Elle a ajouté qu’il n’y aurait eu aucun changement si Harris avait été élu, mais que la victoire de Trump a créé une incitation à la conclusion d’un accord de cessez-le-feu.
Inquiétudes concernant l’accord
Même si l’annonce de mercredi a suscité la liesse à Gaza, les défenseurs des États arabes américains restent prudents avant de célébrer.
Il n’est pas clair si Israël honorera l’accord, qui n’entrera en vigueur que dimanche. Dans Liban voisinun accord de cessez-le-feu négocié en novembre par les États-Unis n’a pas réussi à mettre un terme aux attaques israéliennes quotidiennes.
Israël a également tué des dizaines de personnes à Gaza, dont au moins 21 enfants, depuis l’annonce de l’accord.
Suehaila Amen, militante de la communauté arabo-américaine du Michigan, a déclaré qu’elle espérait que le cessez-le-feu se concrétiserait, mais a souligné qu’il était difficile de croire sur parole les hommes politiques américains et israéliens.
Néanmoins, elle a déclaré qu’un accord conclu après l’intervention de Trump constitue une nouvelle accusation de la réticence de Biden à amener Israël à mettre fin à la guerre.
« Pour de nombreux membres de la communauté, repousser contre l’administration Biden pour son financement continu d’un génocide – ainsi que pour avoir fermé les yeux sur les violations vérifiées et documentées des droits de l’homme – continue d’être quelque chose que nous soutenons », a déclaré Amen à Al Jazeera.
Amen a déclaré que les électeurs sont « parfaitement conscients » que Trump a contribué à conclure l’accord de cessez-le-feu.
« Alors que Biden repart avec un héritage sanglant de génocide à son actif, notre travail continue pour garantir que nos droits sont protégés et qu’aucun autre préjudice ou harcèlement ne s’ensuit envers la communauté arabe et musulmane américaine, depuis la Maison Blanche et au-delà », a-t-elle déclaré.
“Nous espérons que ce ne sera pas temporaire”
Selon Walid Fidama, l’ancien président a fait des « promesses concrètes » de mettre fin à la guerre à Gaza lors de sa rencontre avec Arabe et musulman défenseurs avant les élections. Démocrate de longue date, l’Américain yéménite a finalement voté pour Trump en novembre.
« Nous sommes heureux qu’il ait contribué à l’accord de cessez-le-feu à Gaza, et nous espérons que cela ne sera pas seulement temporaire », a déclaré Fidama à Al Jazeera.
« Nous voulons que l’accord prenne pleinement effet et permette aux personnes déplacées de rentrer chez elles. »

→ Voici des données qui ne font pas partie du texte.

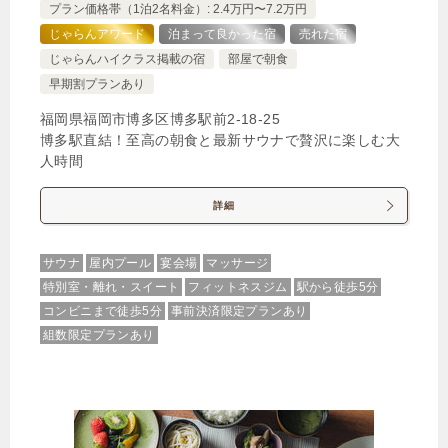
1泊
大人1名
合計（税込）
プラン価格帯（1泊2名料金）: 2.4万円〜7.2万円
6,175円
じゃらんアワード
泊まって良かった宿
売れた宿
じゃらんハイクラス掲載の宿
部屋で朝食
早期割プランあり
【選べるお部屋と価格】
6,175円
【禁煙室】スタンダードツインルーム
福岡県福岡市博多区博多駅前2-18-25
博多駅直結！至高の朝食と最新サウナで贅沢に楽しむ大
6,175円
【禁煙室】スタンダードダブルルーム
人時間
7,182円
【禁煙室】エアウィーヴツインルーム
詳細
じゃらんで確認する
サウナ
屋内プール
宴会場
マッサージ
特別室・離れ・スイート
フィットネスジム
駅から徒歩5分
コンビニまで徒歩5分
事前決済限定プランあり
【朝食付きプラン】朝食にこだわりぬいたホテル！
組数限定プランあり
九州の厳選食材で朝食をご提供致します。
🍴朝食
IN
15:00-
OUT
-11:00
ツイン
禁煙ルーム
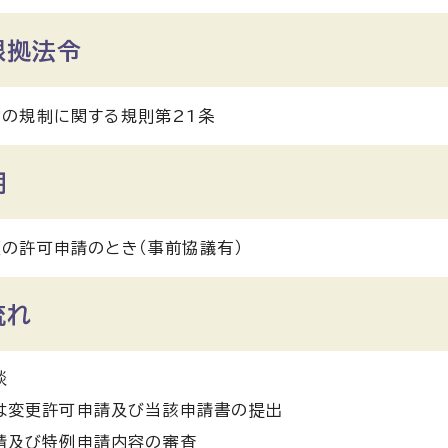
根拠法令
の規制に関する規則第21条
期
の許可申請のとき（事前協議有）
流れ
談
は変更許可申請及び当該申請書の提出
請及び特例申請内容の審査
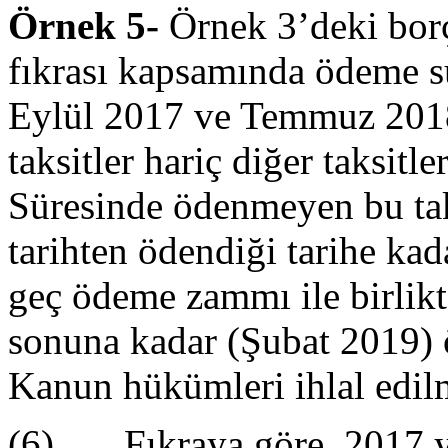
Örnek 5-
Örnek 3’deki borç
fıkrası kapsamında ödeme sü
Eylül 2017 ve Temmuz 2018
taksitler hariç diğer taksitl
Süresinde ödenmeyen bu tak
tarihten ödendiği tarihe ka
geç ödeme zammı ile birlikte
sonuna kadar (Şubat 2019) ö
Kanun hükümleri ihlal edilm
(6) Fıkraya göre, 2017 yı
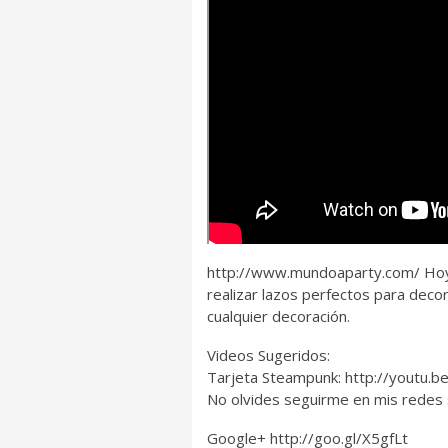
http://www.mundoaparty.com/ Hoy 
realizar lazos perfectos para deco
cualquier decoración.
Videos Sugeridos:
Tarjeta Steampunk: http://youtu
No olvides seguirme en mis redes 
Google+ http://goo.gl/X5gfLt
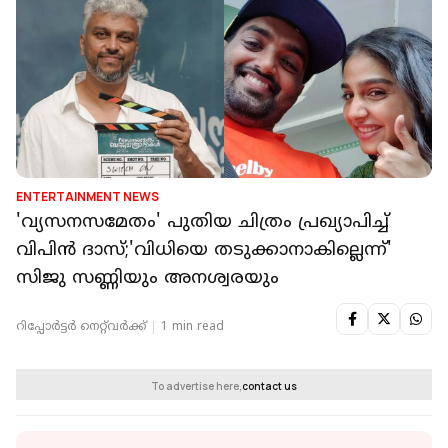
ENTERTAINMENT NEWS
'വ്യസനസമേതം' പുതിയ ചിത്രം പ്രഖ്യാപിച്ച്
വിപിൻ ദാസ്;'വിധിയെ തടുക്കാനാകില്ലെന്ന്'
സിജു സണ്ണിയും അനശ്വരയും
റിപ്പോർട്ടർ നെറ്റ്‌വര്‍ക്ക്‌
1 min read
To advertise here,
contact us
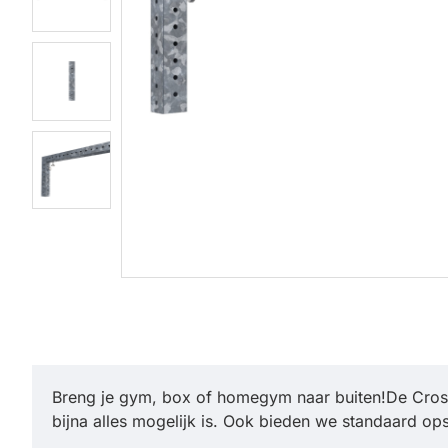
Breng je gym, box of homegym naar buiten!
De Cros
bijna alles mogelijk is. Ook bieden we standaard op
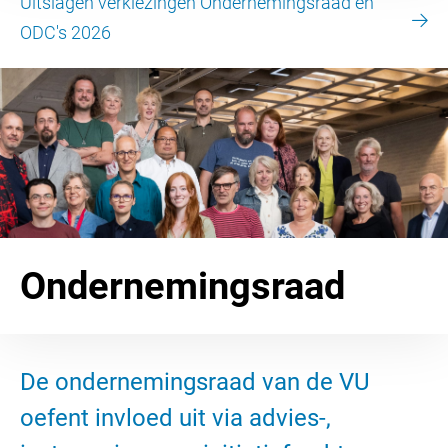
Uitslagen verkiezingen Ondernemingsraad en
ODC's 2026
Ondernemingsraad
De ondernemingsraad van de VU
oefent invloed uit via advies-,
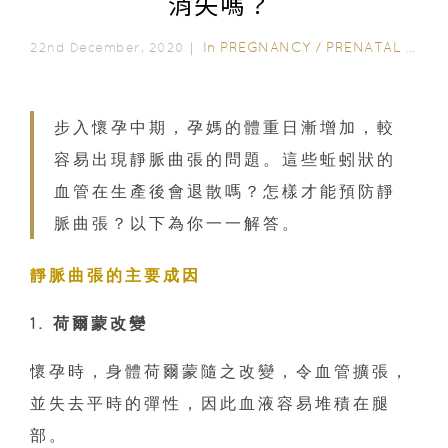
消失嗎？
In
PREGNANCY
/
PRENATAL CARE
22nd December, 2020｜
步入懷孕中期，孕媽的體重日漸增加，較
容易出現靜脈曲張的問題。這些蚯蚓狀的
血管在生產後會退散嗎？怎樣才能預防靜
脈曲張？以下為你一一解答。
靜脈曲張的主要成因
1. 荷爾蒙改變
懷孕時，身體荷爾蒙隨之改變，令血管擴張，
並失去平時的彈性，因此血液容易堆積在腿
部。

Mais certains membres de la communauté arabo-américaine sont sceptiques quant à la capacité de Trump d’instaurer une paix durable au Moyen-Orient, comme il l’a promis pendant la campagne électorale. Après tout, Trump a rempli son cabinet entrant avec des collaborateurs résolument pro-israéliens, dont le sénateur Marco Rubio, son candidat au poste de secrétaire d’État.
Et au cours de son premier mandat, de 2017 à 2021, Trump a procédé à une série de changements de politique qui ont renforcé le gouvernement Netanyahu, notamment en déplaçant l’ambassade américaine à Jérusalem.
Luqman a déclaré qu’elle ne se faisait aucune illusion sur le fait que l’establishment républicain prendrait ses distances avec Israël, mais que mettre fin aux atrocités à Gaza « immédiatement afin de sauver davantage de vies » était sa principale préoccupation.
« Je ne vais pas soutenir Marco Rubio. Mais en même temps, je suis vraiment conscient qu’il n’y a pas beaucoup de bonnes options », a déclaré Luqman.